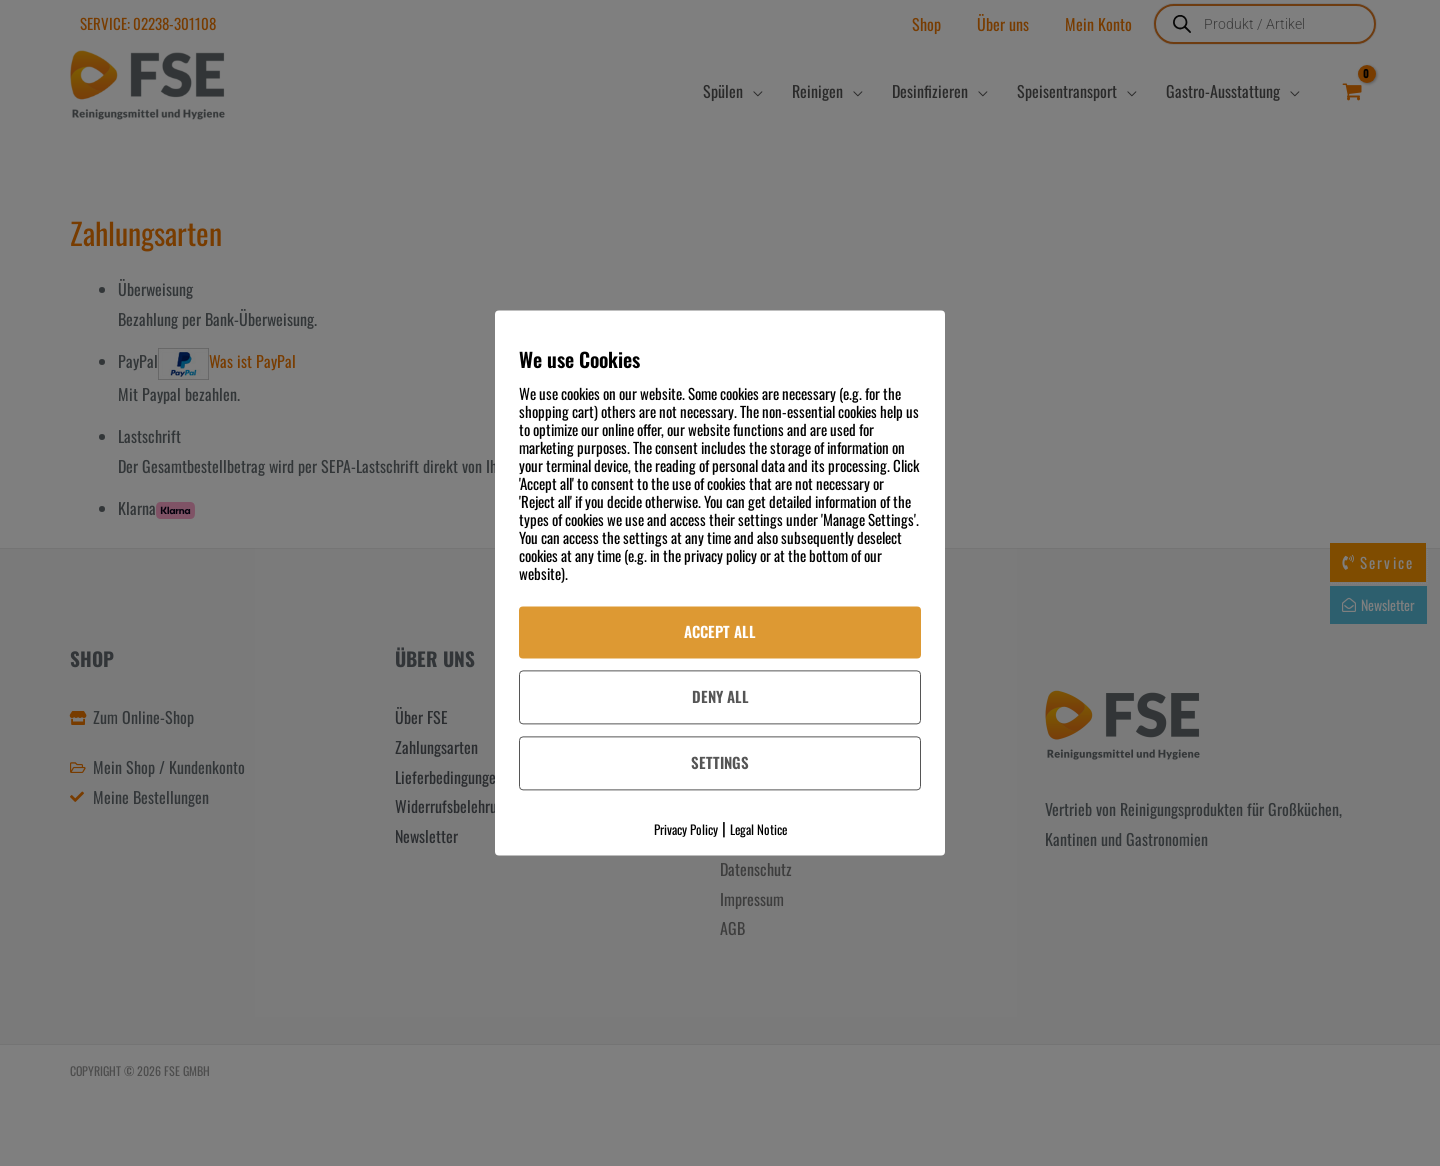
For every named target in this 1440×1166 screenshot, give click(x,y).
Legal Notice (758, 829)
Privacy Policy (686, 829)
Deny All (720, 696)
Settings (720, 762)
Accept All (720, 631)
○ ○ ○ ○
Exercise directions >> Everything in the data except the pictures must be transcribed exactly.

Response to the task >>
For every named target in this 1440×1166 screenshot, give click(x,y).
Legal Notice (758, 829)
Privacy Policy (686, 829)
Deny All (720, 696)
Settings (720, 762)
Accept All (720, 631)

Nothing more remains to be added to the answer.